CNS analisa decisão do STF sobre obrigação de planos de saúde ressarcirem SUS por tratamentos de clientes na rede pública

O reembolso foi determinado por lei de 1998, mas planos questionavam cobrança na Justiça.

Na quarta-feira (7), o Supremo Tribunal Federal (STF) decidiu manter a obrigação de planos de saúde reembolsarem o Sistema Único de Saúde (SUS) quando os clientes realizarem tratamentos na rede pública. A determinação é alvo de questionamento da Confederação Nacional de Saúde (CNS) alegando que, ao seguir com a política de reembolso, a medida fere direitos legais, na medida em que a saúde é um direito de todos os cidadãos, de responsabilidade do Estado. Assim, a opção de uma pessoa pela rede pública não poderia prejudicar o setor privado.

Hoje um paciente de um plano de alta gestão que tenha que fazer pagamento de coparticipações, e por vontade própria queira ser atendido em um hospital público, irá pagar a coparticipação de qualquer forma, na medida em esse hospital público irá cobrar da sua operadora. Segundo o vice-presidente da CNS, Marcelo Brito, a decisão do Supremo transforma alguns brasileiros providos de planos de Saúde coparticipativos, em menos brasileiros. “Entendemos que o plano privado de Saúde não pode ser um estorvo, e sim um instrumento positivo à população, na medida em que desafoga as imensas filas do Sistema Único de Saúde (SUS). Dessa forma imposta atualmente alguns brasileiros são transformados em menos brasileiros. O Estado tem obrigação de fornecer saúde. Se ele tem o dever, não se pode transferir o dever para as instituições privadas”, ressalta.

O ressarcimento está previsto numa lei de 1998 que regula os planos de saúde, mas vinha sendo contestado na Justiça por entidades do setor. A decisão do STF põe fim à controvérsia, obrigando os demais tribunais a seguirem o entendimento. A assessoria jurídica da CNS informa que está estudando uma eventual medida de recurso para essa decisão.

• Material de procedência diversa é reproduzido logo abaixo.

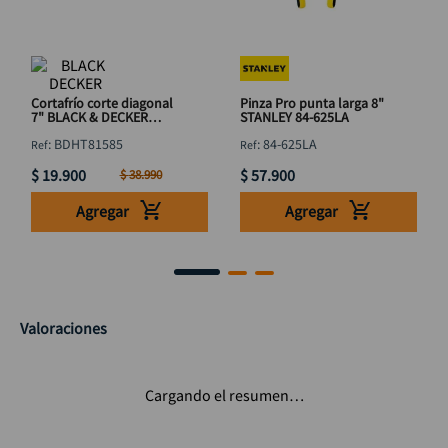
Cortafrío corte diagonal
Pinza Pro punta larga 8"
7" BLACK & DECKER
STANLEY 84-625LA
BDHT81585
:
BDHT81585
:
84-625LA
$
19
.
900
$
57
.
900
$
38
.
990
Agregar
Agregar
Valoraciones
Cargando el resumen…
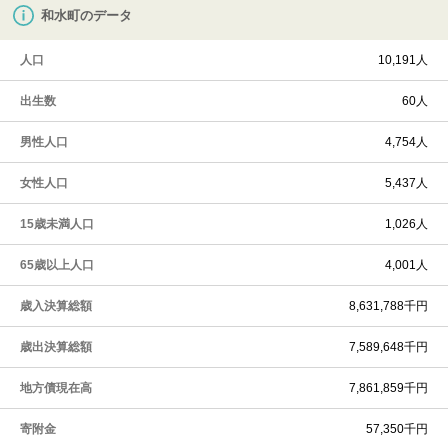
和水町のデータ
人口
10,191人
出生数
60人
男性人口
4,754人
女性人口
5,437人
15歳未満人口
1,026人
65歳以上人口
4,001人
歳入決算総額
8,631,788千円
歳出決算総額
7,589,648千円
地方債現在高
7,861,859千円
寄附金
57,350千円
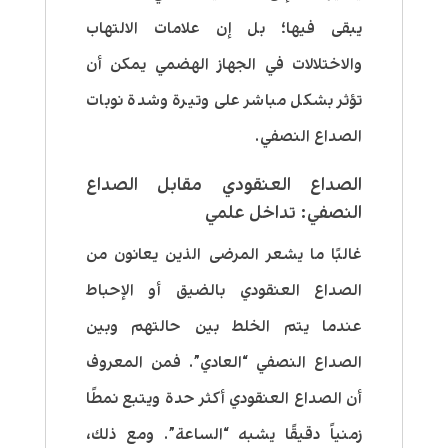
يبقى فيها؛ بل إن علامات الالتهاب
والاختلالات في الجهاز الهضمي يمكن أن
تؤثر بشكل مباشر على وتيرة وشدة نوبات
الصداع النصفي.
الصداع العنقودي مقابل الصداع
النصفي: تداخل علمي
غالبًا ما يشعر المرضى الذين يعانون من
الصداع العنقودي بالضيق أو الإحباط
عندما يتم الخلط بين حالتهم وبين
الصداع النصفي “العادي”. فمن المعروف
أن الصداع العنقودي أكثر حدة ويتبع نمطًا
زمنياً دقيقًا يشبه “الساعة”. ومع ذلك،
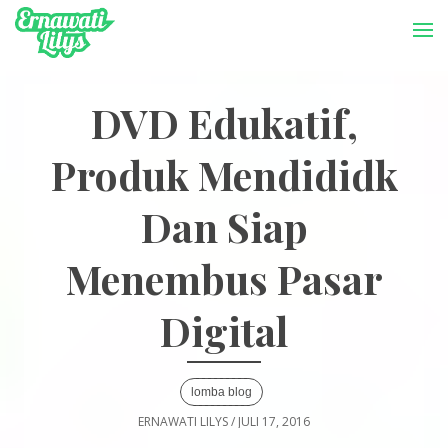
-->
Menu
DVD Edukatif,
Produk Mendididk
Dan Siap
Menembus Pasar
Digital
lomba blog
ERNAWATI LILYS
/
JULI 17, 2016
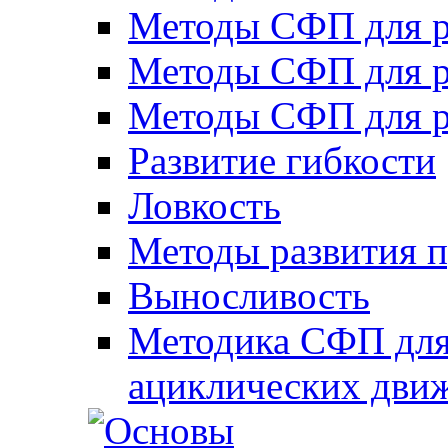
Методы СФП для р
Методы СФП для р
Методы СФП для р
Развитие гибкости
Ловкость
Методы развития 
Выносливость
Методика СФП для
ациклических дви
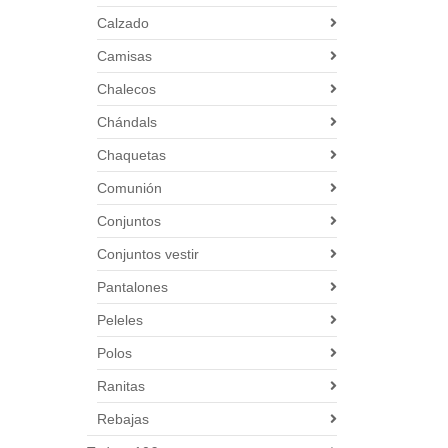
Calzado
Camisas
Chalecos
Chándals
Chaquetas
Comunión
Conjuntos
Conjuntos vestir
Pantalones
Peleles
Polos
Ranitas
Rebajas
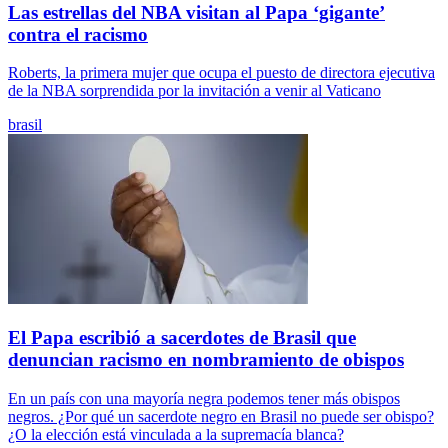
Las estrellas del NBA visitan al Papa ‘gigante’
contra el racismo
Roberts, la primera mujer que ocupa el puesto de directora ejecutiva
de la NBA sorprendida por la invitación a venir al Vaticano
brasil
El Papa escribió a sacerdotes de Brasil que
denuncian racismo en nombramiento de obispos
En un país con una mayoría negra podemos tener más obispos
negros. ¿Por qué un sacerdote negro en Brasil no puede ser obispo?
¿O la elección está vinculada a la supremacía blanca?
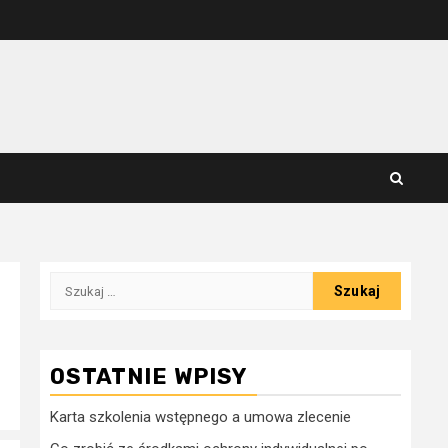
Szukaj:
OSTATNIE WPISY
Karta szkolenia wstępnego a umowa zlecenie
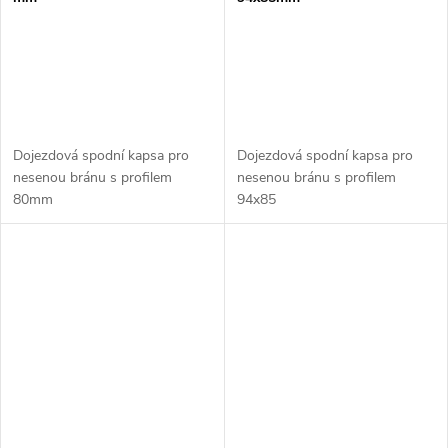
Dojezdová spodní kapsa pro
Dojezdová spodní kapsa pro
nesenou bránu s profilem
nesenou bránu s profilem
80mm
94x85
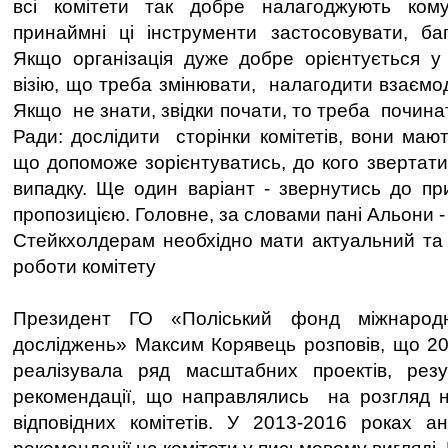
всі комітети так добре налагоджують кому
принаймні ці інструменти застосовувати, ба
Якщо організація дуже добре орієнтується у
візію, що треба змінювати, налагодити взаємо
Якщо не знати, звідки почати, то треба почина
Ради: дослідити сторінки комітетів, вони маю
що допоможе зорієнтуватись, до кого звертати
випадку. Ще один варіант - звернутись до пр
пропозицією. Головне, за словами пані Альони -
Стейкхолдерам необхідно мати актуальний та 
роботи комітету
Президент ГО «Поліський фонд міжнародн
досліджень» Максим Корявець розповів, що 20
реалізувала ряд масштабних проектів, рез
рекомендації, що направлялись на розгляд н
відповідних комітетів. У 2013-2016 роках а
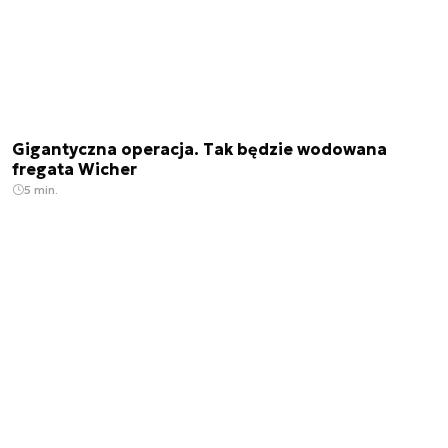
Gigantyczna operacja. Tak będzie wodowana
fregata Wicher
5 min.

Por unanimidade, os 9 ministros que participaram do julgamento rejeitaram o pedido para impedir o ressarcimento. Relator da ação, o ministro Marco Aurélio Mello argumentou que o contrato do plano de saúde o obriga a pagar pelo atendimento, não importa se na rede privada ou pública.

Na mesma sessão, os ministros validaram outros trechos da lei dos planos de saúde, que criavam um padrão mínimo de atendimento aos clientes.